毎月のお給料は、生活の基盤を整え、将来に備える上で欠かせないものです。また、資格取得や海外留学などの目標を叶えるため、「まずは貯金をしたい」「そのために年収を上げたい」と考える方も多いのではないでしょうか。実際に、転職の目的に「年収アップ」を挙げる方は少なくありません。
今回は、転職でもっとも気になる「給与」をテーマに、求人情報で見かける言葉の意味や、給与情報を見る際の注意点について解説します。
基本給・月給・月収・手取り、それぞれの意味は?
求人情報を見ていると、「月収」「月給」「手取り」などの記載を目にします。
「どれも一緒じゃないの?」と思った方は要注意!まずは、給与に関する言葉の意味をしっかりと理解しましょう。
基本給
基本給は給与の「基本」となるもので、残業手当・夜勤手当・通勤手当などの諸手当をすべて除いた賃金です。年齢・経験年数・職種などによって異なります。
月給
月給は、「毎月一定に支払われる給与」のことです。「基本給」に、役職手当・住居手当・家族手当のような「月によって変動しない手当」を加えたものが月給となります。
月収
月収は、年収を12で割って算出された額面です。つまり、月給・諸手当・賞与・副収入など1年間の総収入を12か月で割ったものが「月収」ということになります。
「月給」と「月収」は混同されやすいのですが、まったくの別物です。
手取り
手取りとは、基本給に諸手当を加えた「総支給額」から、税金や社会保険料を差し引いたものです。つまり、「手元に入ってくる(銀行口座に振り込まれる)給与」のことで、給与明細では「銀行振込額」「差引給与額」として記載されます。
このように、「給与」にはいくつかの種類・呼び名があり、それぞれ意味が異なります。求人情報を見る際は、この点に注意してチェックするとよいでしょう。
基本給はどのように決まる?
給与の「基本」となる基本給は、毎月の収入の大部分を占めるものです。この基本給がどのように決められているかというと、病院や施設ごとに基準があり、就業規則や給与規定で確認することができます。
基本給を決定する「基準」にはいくつかの種類あり、ひとつの基準を採用する職場もあれば、複数の基準を組み合わせている職場もあります。基本給を決める一般的な基準には、次のようなものがあります。
年功給
年功給は、学歴や勤続年数によって基本給を設定するものです。多くの職場では、専門卒より大卒の基本給を高く設定しており、長く勤務するほどその額は高くなります。
職務給
職務給は、職務(仕事)の難易度や責任の度合いなど、「仕事内容」を評価するものです。看護師とほかの職種で基本給に差があったり、同じ看護師でも准看護師より正看護師のほうが基本給が高かったりするのは、職務給が反映されているためです。
職能給
職能給は、どのような資格やスキルを持っているかなど、「仕事の遂行能力」を評価するものです。職務給と職能給は、どちらも「高い専門性」という点で共通していますが、職務給が「仕事内容そのもの」を評価するのに対し、職能給は「仕事をやり遂げる能力」が評価されます。
業績給
業績給は、仕事の達成度(成果)を評価するものです。歩合制に近いものがありますが、看護師の場合は業績を数値化しにくい側面があります。職場によっては目標管理制度の評価や、担当患者数・訪問件数を給与に反映させる訪問看護ステーションもあります。
総支給額よりも基本給を重視すべき理由
転職によって給与アップを目指したい方に、大切なポイントをお伝えします。
それは、「基本給の高い職場を探すこと」です。基本給は給与の大部分を占めるだけでなく、時間外手当や休日出勤といった割増賃金を算定する上でベースとなるものです。

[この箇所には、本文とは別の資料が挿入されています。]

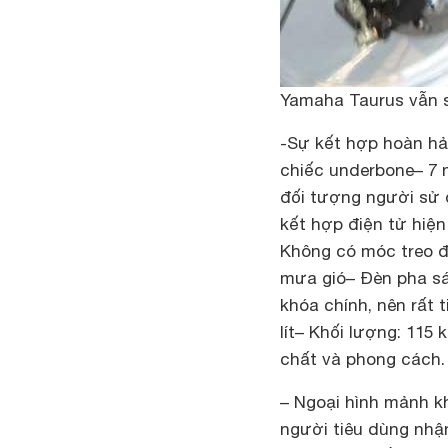
Yamaha Taurus vẫn 
-Sự kết hợp hoàn h
chiếc underbone
– 7
đối tượng người sử 
kết hợp điện tử hiện
Không có móc treo đ
mưa gió
– Đèn pha sá
khóa chính, nên rất t
lít
– Khối lượng: 115 
chất và phong cách. 
– Ngoại hình mảnh k
người tiêu dùng nhậ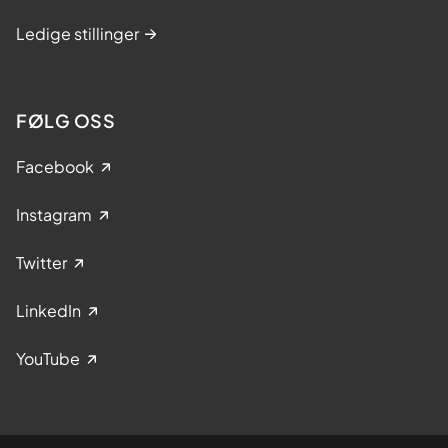
i
v
Ledige stillinger
e
r
d
FØLG OSS
e
n
Facebook
s
t
Instagram
o
p
Twitter
p
e
LinkedIn
n
p
YouTube
å
d
i
a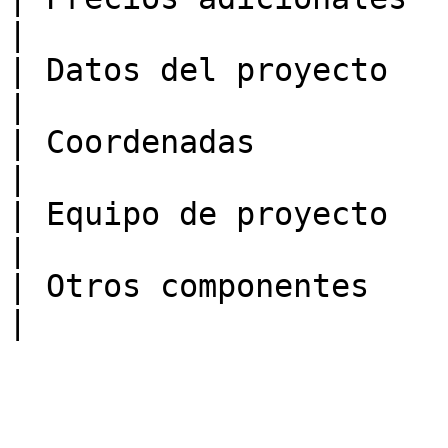
|

| Datos del proyecto       | De f
|

| Coordenadas              | De f
|

| Equipo de proyecto       | De f
|

| Otros componentes        | De f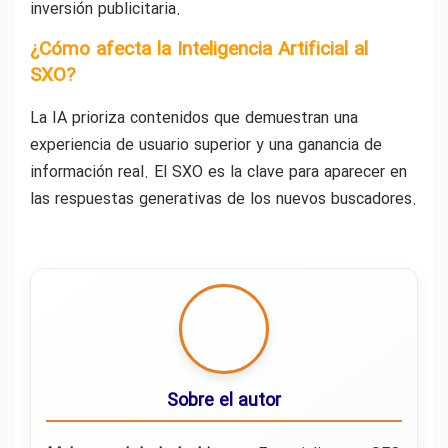
inversión publicitaria.
¿Cómo afecta la Inteligencia Artificial al
SXO?
La IA prioriza contenidos que demuestran una
experiencia de usuario superior y una ganancia de
información real. El SXO es la clave para aparecer en
las respuestas generativas de los nuevos buscadores.
Sobre el autor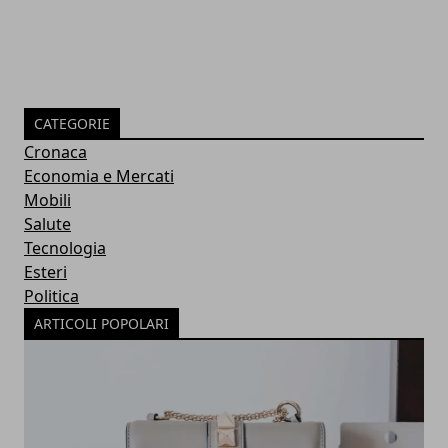
CATEGORIE
Cronaca
Economia e Mercati
Mobili
Salute
Tecnologia
Esteri
Politica
ARTICOLI POPOLARI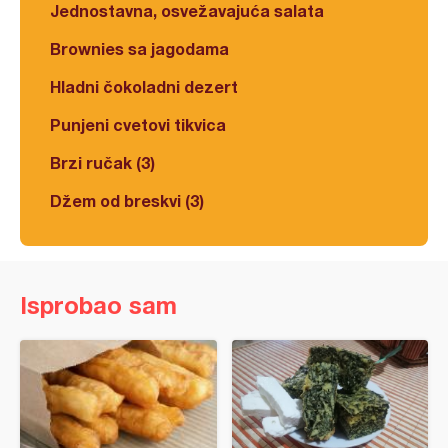
Jednostavna, osvežavajuća salata
Brownies sa jagodama
Hladni čokoladni dezert
Punjeni cvetovi tikvica
Brzi ručak (3)
Džem od breskvi (3)
Isprobao sam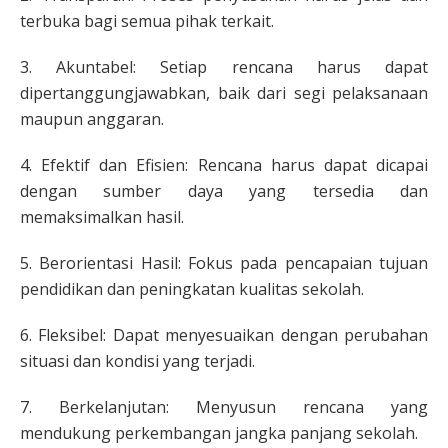
terbuka bagi semua pihak terkait.
3. Akuntabel: Setiap rencana harus dapat
dipertanggungjawabkan, baik dari segi pelaksanaan
maupun anggaran.
4. Efektif dan Efisien: Rencana harus dapat dicapai
dengan sumber daya yang tersedia dan
memaksimalkan hasil.
5. Berorientasi Hasil: Fokus pada pencapaian tujuan
pendidikan dan peningkatan kualitas sekolah.
6. Fleksibel: Dapat menyesuaikan dengan perubahan
situasi dan kondisi yang terjadi.
7. Berkelanjutan: Menyusun rencana yang
mendukung perkembangan jangka panjang sekolah.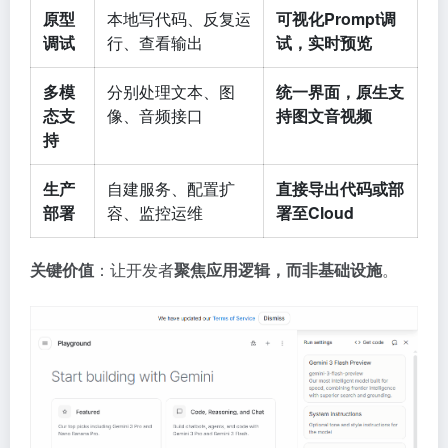
原型
本地写代码、反复运
可视化Prompt调
调试
行、查看输出
试，实时预览
多模
分别处理文本、图
统一界面，原生支
态支
像、音频接口
持图文音视频
持
生产
自建服务、配置扩
直接导出代码或部
部署
容、监控运维
署至Cloud
关键价值
：让开发者
聚焦应用逻辑，而非基础设施
。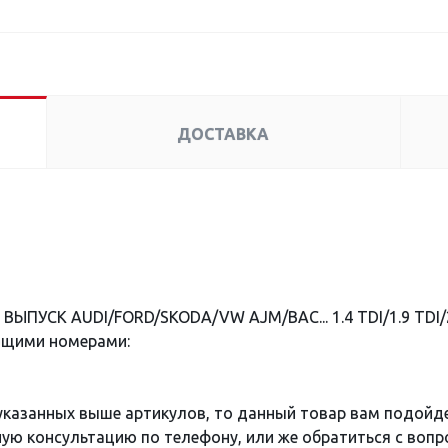
ДОСТАВКА
ВЫПУСК AUDI/FORD/SKODA/VW AJM/BAC... 1.4 TDI/1.9 TDI/2
ющими номерами:
 указанных выше артикулов, то данный товар вам подойд
ю консультацию по телефону, или же обратиться с вопро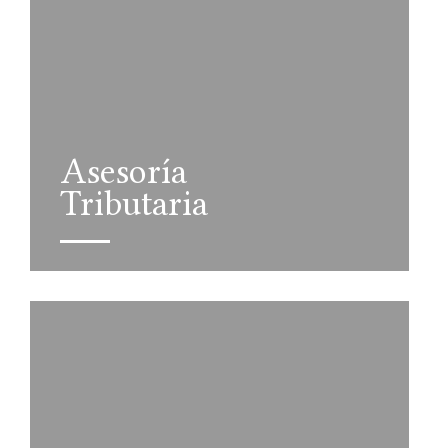
Asesoría
Tributaria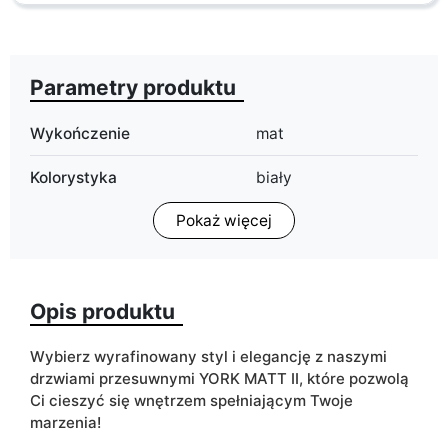
Parametry produktu
Wykończenie
mat
Kolorystyka
biały
czarny
Pokaż więcej
ean13
5905723907351
Termin dostawy:
6 dni roboczych
Opis produktu
Ze względu na proces produkcyjny i właściwości materiałów,
możliwe są tolerancje wymiarowe na poziomie +/- 2–3 cm.
Wybierz wyrafinowany styl i
elegancję
z naszymi
drzwiami przesuwnymi YORK MATT II, które pozwolą
Ci cieszyć się wnętrzem spełniającym Twoje
marzenia!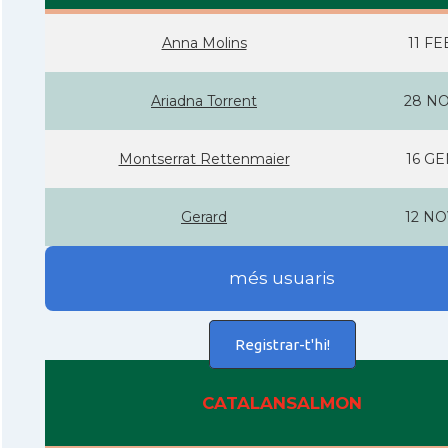
Anna Molins
11 FE
Ariadna Torrent
28 NO
Montserrat Rettenmaier
16 GE
Gerard
12 NO
més usuaris
Registrar-t'hi!
CATALANSALMON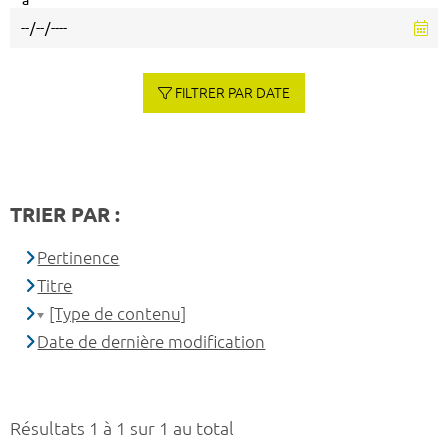
à
FILTRER PAR DATE
TRIER PAR :
Pertinence
Titre
[Type de contenu]
Date de dernière modification
Résultats 1 à 1 sur 1 au total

さらに、賞与や退職金の算定にも影響します。求人情報の賞与欄に「昨年度実績◯か月分」と記載されている場合、「基本給の◯か月」ということであり、基本給が高いほどもらえる賞与も多くなるということです。
基本給が低くても、諸手当が高いために総支給額が多くなる職場もありますが、諸手当はそれほど多くなくても基本給の高い職場のほうが、長期的に見るとお得だと言えるでしょう。
求人を見るときは給与の表記を意識しよう
人生お金がすべてではありませんが、お金にゆとりがあれば選択肢が広がり、新しいことにチャレンジする意欲も湧いてきます。何より安定した生活を手に入れるためにも、給与アップを目指すのは当然だと言えるでしょう。
転職活動では、職場によって異なる基本給・諸手当・賞与などを比較・検討し、希望条件に合う転職先を見つけたいものです。求人情報をチェックする際は、「月給」と「月収」の違いや、「総支給額」なのか「手取り額」なのかを注意して比較するようにしましょう。